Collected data
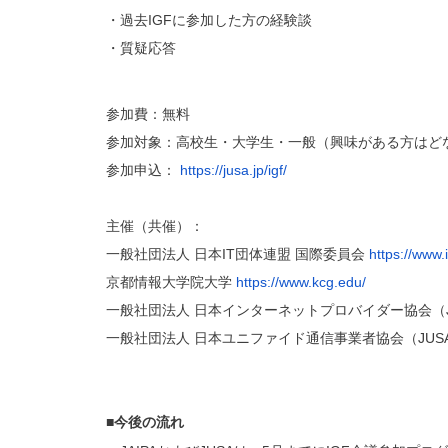
・過去
IGF
に参加した方の経験談
・質疑応答
参加費：無料
参加対象：高校生・大学生・一般（
興味がある方はど
参加申込：
https://jusa.jp/igf/
主催（共催）：
一般社団法人
日本
IT
団体連盟
国際委員会
https://www.
京都情報大学院大学
https://www.kcg.edu/
一般社団法人
日本インターネットプロバイダー協会（
一般社団法人
日本ユニファイド通信事業者協会（
JUS
■
今後の流れ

* WHAT YOU HAVE TO DO
When you copy the data, keep every line exact and drop the pictures.

* RESULT FOR THIS TASK
・過去
IGF
に参加した方の経験談
・質疑応答
参加費：無料
参加対象：高校生・大学生・一般（
興味がある方はど
参加申込：
https://jusa.jp/igf/
主催（共催）：
一般社団法人
日本
IT
団体連盟
国際委員会
https://www.
京都情報大学院大学
https://www.kcg.edu/
一般社団法人
日本インターネットプロバイダー協会（
一般社団法人
日本ユニファイド通信事業者協会（
JUS
■
今後の流れ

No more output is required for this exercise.